Nel primo capitolo del libro Alessio Berna, utilizzando le ricerche
compiute per la sua tesi di laurea in scienze politiche,, traccia un
lucido profilo storico della produzione serica in area veneta dal seicento
ai nostri giorni, con particolare riferimento a Valdobbiadene: utile,
anzi indispensabile introduzione alla materia dell'opera.

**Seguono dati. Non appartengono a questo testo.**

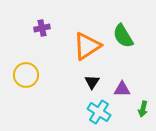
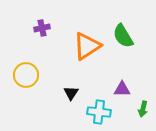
black triangle: moved 21 px left, 11 px down
cyan cross: rotated 25 degrees counterclockwise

Segue, in altri sette capitoli, la storia della Piva, dall'avvio ad
opera del fondatore Pietro Piva, al successivo sviluppo realizzato dal
figlio Sigismondo, che darà il nome alla ditta, e dai suoi successori
in famiglia (non tutti in linea diretta), con un percorso che vedrà
negli anni il passaggio - vedi il titolo del libro -"Dal filato
al manufatto", cioè dal primo filatoio a un vero e proprio
sistema di filande, a industria di produzione di manufatti serici (calze,
corsetteria ...):
nell'assiduo impegno di aggiornare i processi produttivi e di differenziare
la produzione stessa, per seguire e, ove possibile, anche precedere
l'evoluzione delle mode e dei gusti, e le conseguenti oscillazioni dei
mercati. Il successo per lungo tempo arride alla Piva, ma il trascorrere
degli anni, con le catastrofi che investono l'intera nazione - due guerre,
e la prima di esse con l'invasione, che porta Valdobbiadene ai limiti
dell 'estrema rovina - lascia il segno sulla gloriosa industria, alla
quale ad un certo punto non basterà per far fronte alla cangiante
irregolarità dei mercati, alla concorrenza internazionale, allo
stesso irrompere delle fibre artificiali, affidarsi a nuove produzioni,
adottare nuovi marchi, puntare sul potere nascente della pubblicità,
e infine tentare la via dell'integrazione con nuove energie e nuovi
soci, magari di gran nome: l'inesorabilità della parabola porta
alla fine la Piva ad essere incorporata in altra società (27
febbraio 1989); e seguirà poco dopo, il 25 maggio 1992, il fallimento
della società incorporante.
Una morte, com'è normale per tutte le morti, malinconica. Ma
la biografia è la storia di una vita, e la Piva resta, nella
memoria dei luoghi, soprattutto come organismo vivente, che ha accompagnato
- e sorretto, e promosso - la vita della comunità: in questo
senso suonano le voci dei testimoni dei vari momenti di essa, che Scalco
giustamente registra (ed è la parte più bella del libro,
che si vorrebbe anche più ricca). Si può dire, insomma,
che ci troviamo di fronte ad una pagina di storia di Valdobbiadene,
vista da una particolare angolatura, che la rende perfino più
interessante, certo non scontata.
Mi chiedo, da vittoriese che ha assistito alla "morte" di
numerose piccole industrie "storiche" di questa città,
se non sia possibile che qualcuno - magari qualche giovane studioso
del luogo, o anche gli stessi autori del libro di cui stiamo trattando
- ne tracci le "biografie". E lo stesso discorso si potrebbe
fare per altre industrie scomparse, nell'intera zona della Comunità
Montana, negli ultimi decenni. Sarebbe un approccio interessante e utile
alla storia recente di questi luoghi. E potrebbe essere anche una salutare
lezione per i nostri conterranei del Duemila.